The prospective, single-arm ORION trial enrolled 125 patients at 28 sites in the United States. The trial previously met its primary endpoint of major adverse events (MAE) at nine months with a rate of 3.4% for the Epic stent compared to a pre-specified performance goal. Major adverse events are defined as death within 30 days, myocardial infarction occurring during hospitalisation, target vessel revascularisation (TVR) through nine months and amputation of the treated limb through nine months. The MAE rate at 12 months was 5.4%, with all MAEs related to TVR. No amputations were reported through the 12-month period.
Duplex ultrasound showed a primary patency of 94.4%, indicating the vast majority of treated lesions remained open through the 12-month follow-up period. Furthermore, outcomes for very complex (TASC C/D) lesions were similar to those reported for less complex (TASC A/B) lesions. Patients experienced significant clinical improvement from baseline to twelve months based on feedback from validated questionnaires evaluating walking distance, speed and stair climbing.

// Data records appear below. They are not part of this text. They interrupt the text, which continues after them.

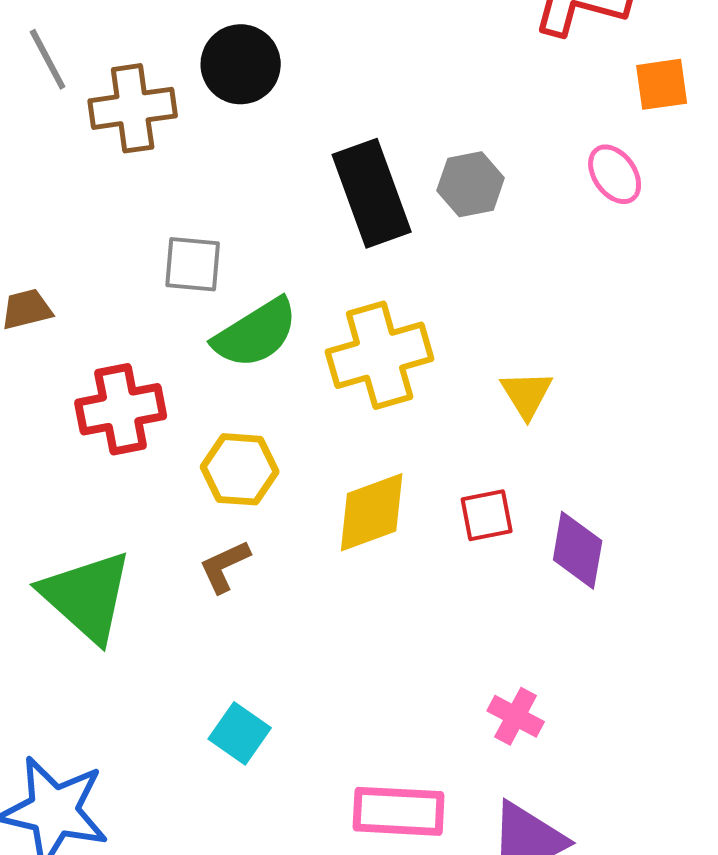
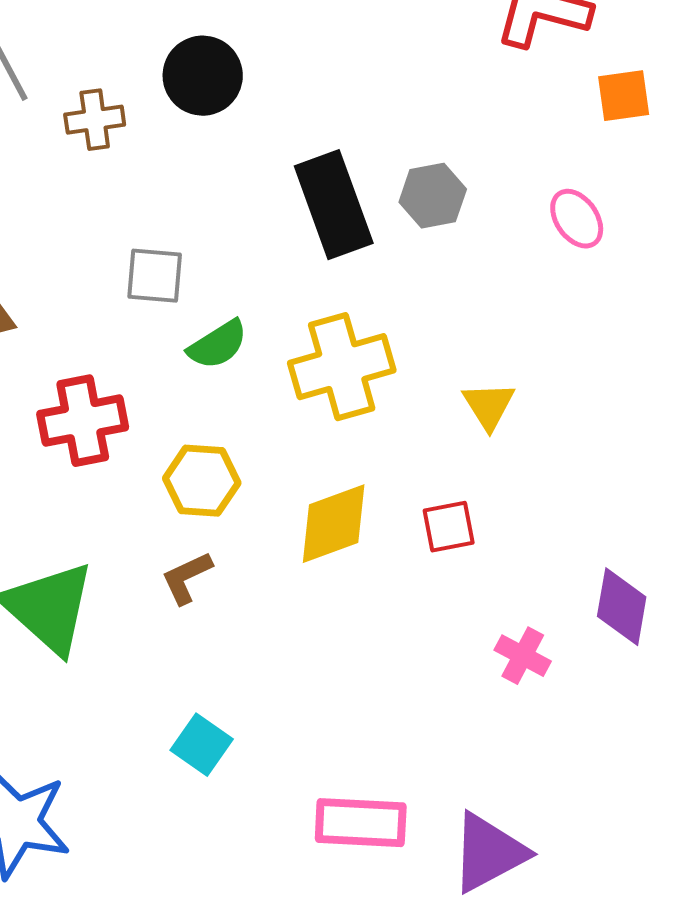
brown cross: (133, 108) -> (95, 120), size x0.7
pink ellipse: (615, 174) -> (577, 219), moved
green semicircle: (256, 333) -> (218, 345), size x0.7
purple diamond: (578, 550) -> (622, 607), moved
pink cross: (516, 716) -> (523, 656), moved

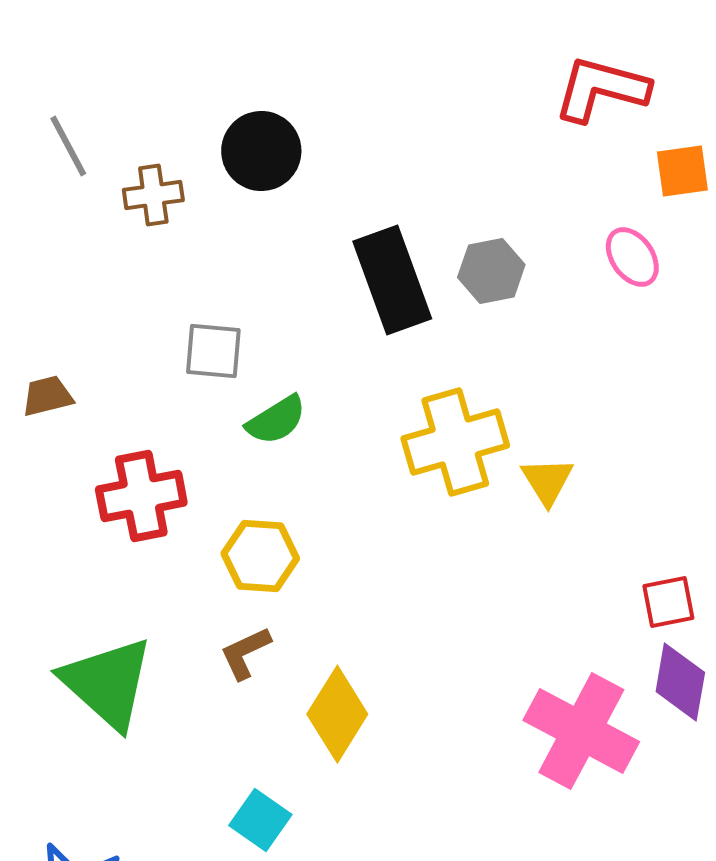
pink ellipse: (577, 219) -> (632, 257), moved
yellow cross: (342, 367) -> (455, 442), moved
yellow diamond: (334, 524) -> (337, 714), moved, turned -38
red square: (449, 527) -> (668, 602), moved
pink cross: (523, 656) -> (581, 731), size x2.0

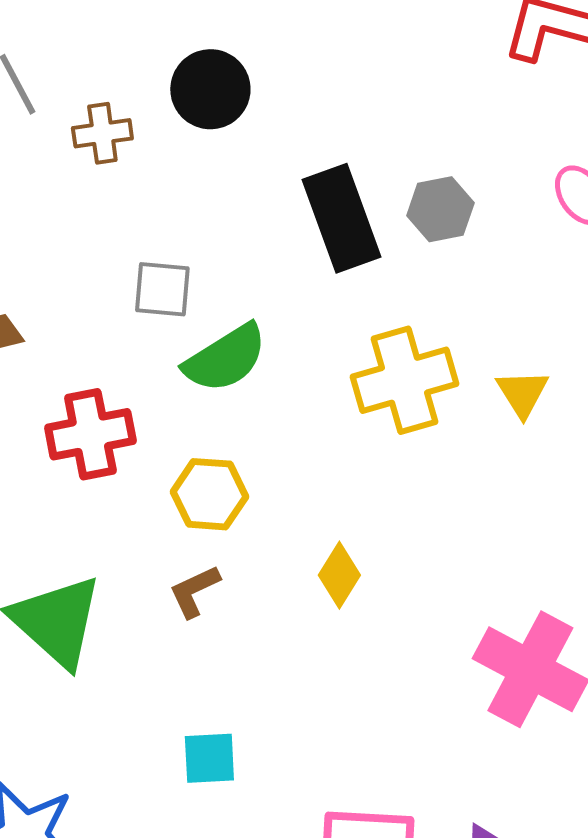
green semicircle: (276, 420) -> (225, 358), size x1.4
yellow triangle: (547, 481) -> (522, 393), moved
yellow diamond: (337, 714) -> (339, 575), moved, size x0.7
cyan square: (260, 820) -> (209, 758), turned -38

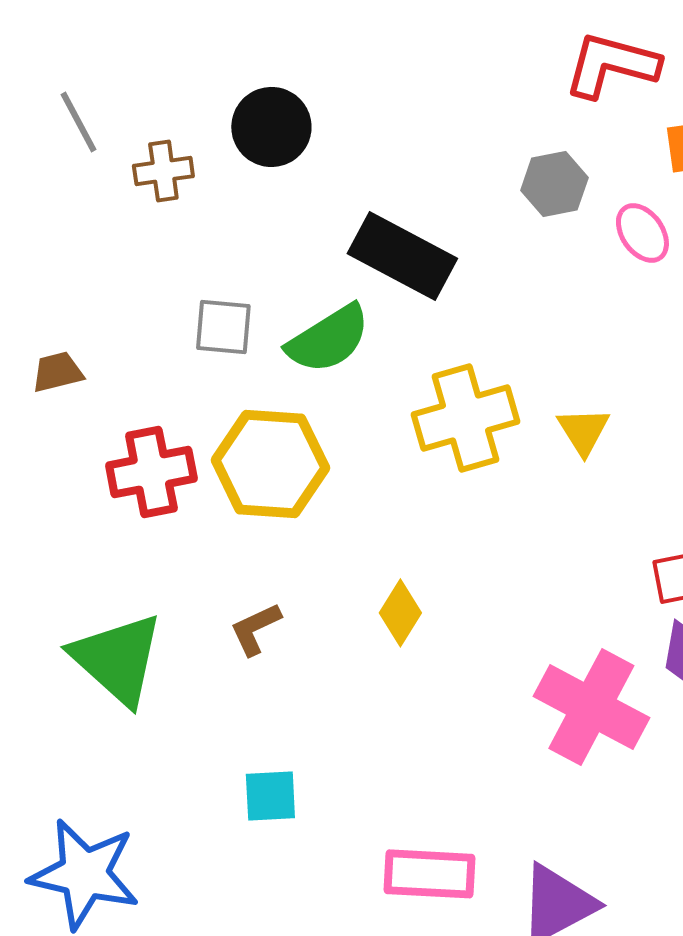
gray hexagon: (440, 209) -> (554, 184), moved
black rectangle: (341, 218) -> (402, 256), turned -42
green semicircle: (225, 358) -> (328, 339), moved
yellow hexagon: (209, 494) -> (270, 464), moved, size x1.5

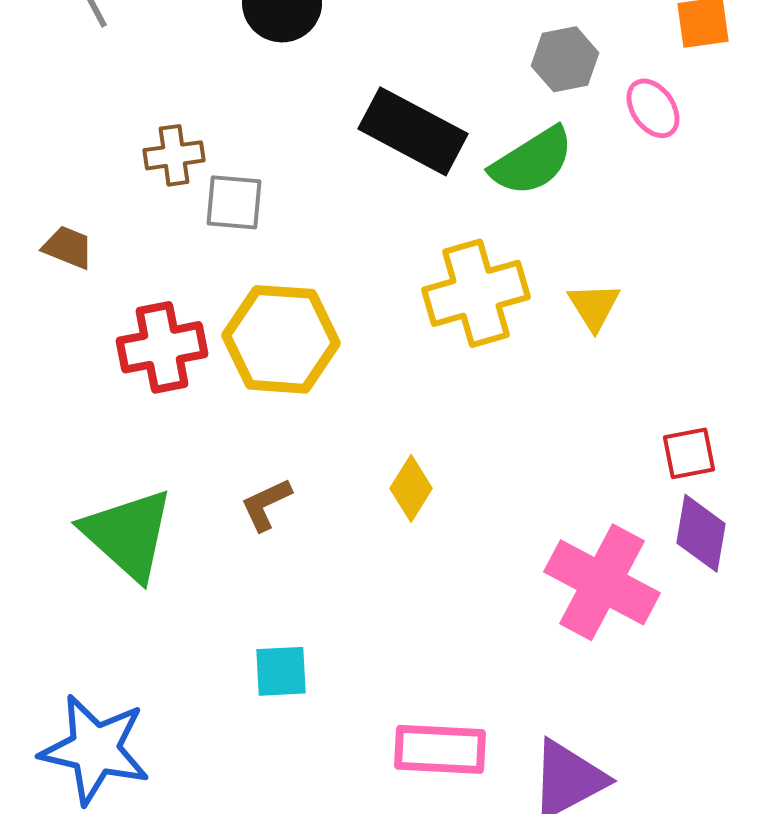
brown cross: (163, 171) -> (174, 155), moved
green semicircle: (328, 339) -> (532, 161), moved
brown trapezoid: (57, 372) -> (68, 247), turned 36

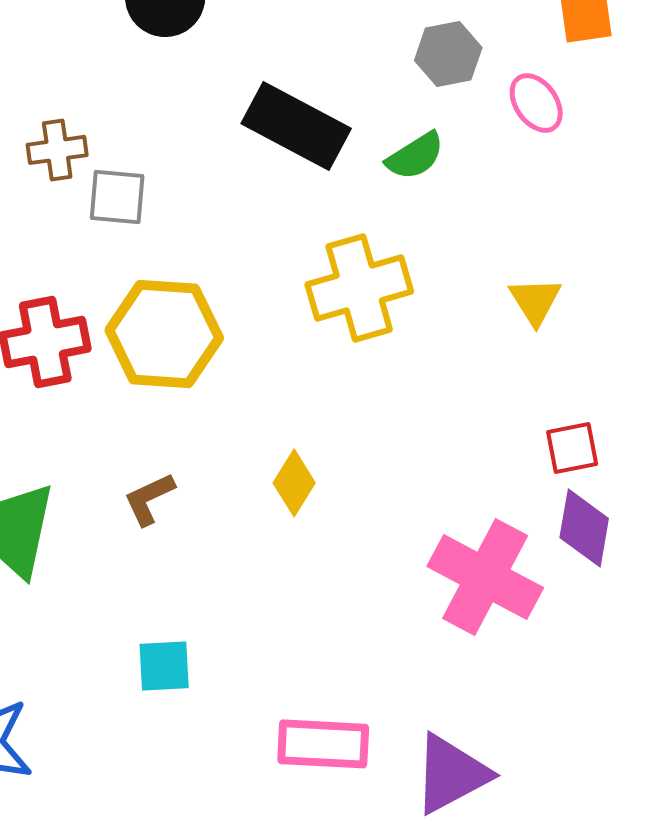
green semicircle: (532, 161) -> (415, 156), size x0.7
yellow triangle: (594, 306) -> (535, 301), moved

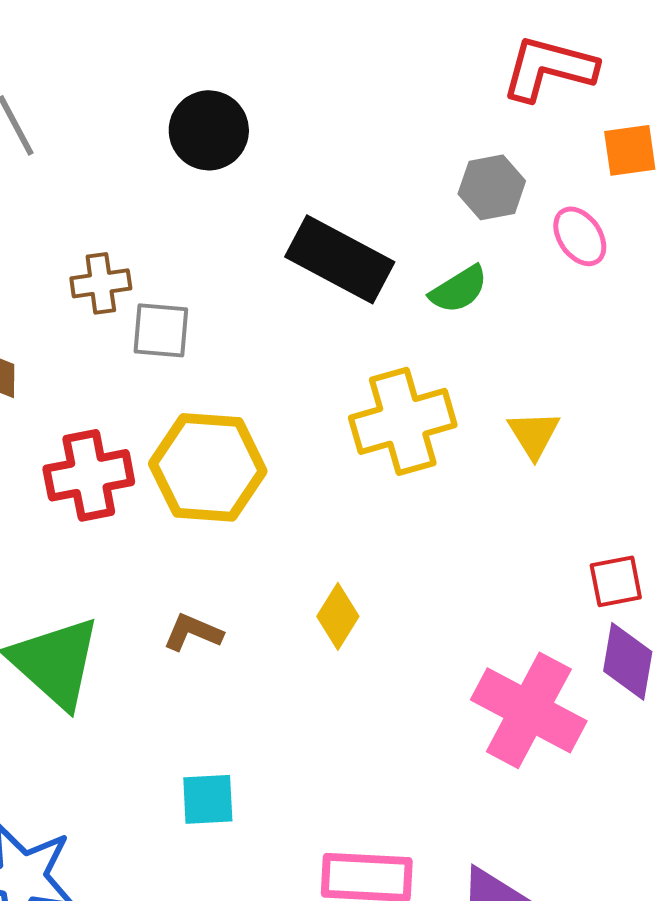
yellow triangle: (535, 301) -> (534, 434), moved
brown L-shape: (149, 499) -> (193, 632), turned 48

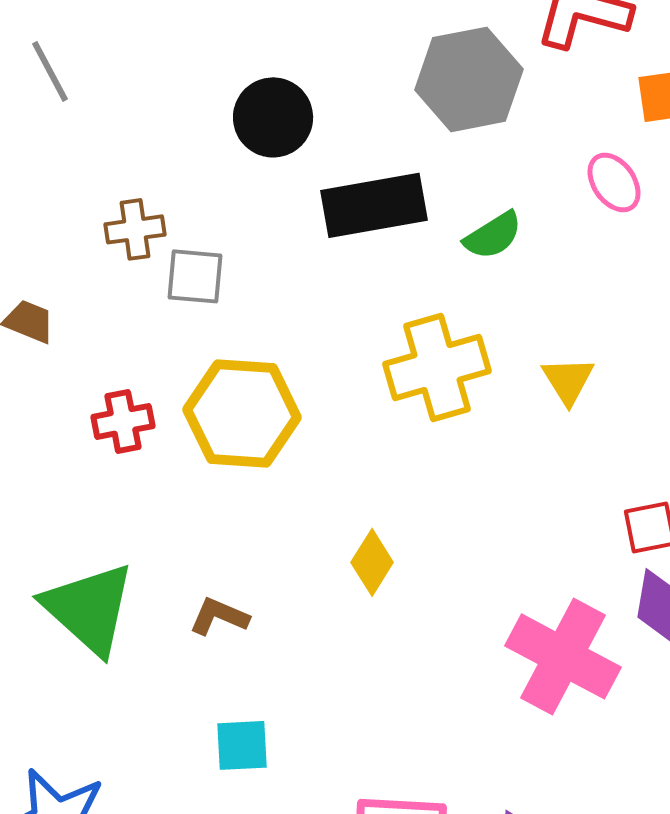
black circle: (209, 130) -> (273, 117), moved
gray hexagon: (492, 187) -> (469, 79), moved, size x1.6
black rectangle: (340, 259) -> (374, 205), turned -38
red cross: (89, 475) -> (123, 421), size x0.7
brown L-shape: (193, 632) -> (219, 616), moved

Epic stent and ORION trial
The Epic stent is a self-expanding nitinol stent designed to sustain vessel patency, while providing enhanced visibility and accuracy during placement. It employs an innovative Tandem Architecture, which is engineered to provide excellent stent flexibility while maintaining predictable radial force characteristics across a variety of stent sizes. This stent is compatible with 6F sheaths, and the stent delivery system is compatible with 0.035 inch guidewires.
The ORION clinical data was used to support application for US Food and Drug Administration approval of the Epic Stent System.
The Epic Nitinol Stent System received CE mark approval and was launched in Europe and other international markets in 2009. It was launched in the United States in May of 2012.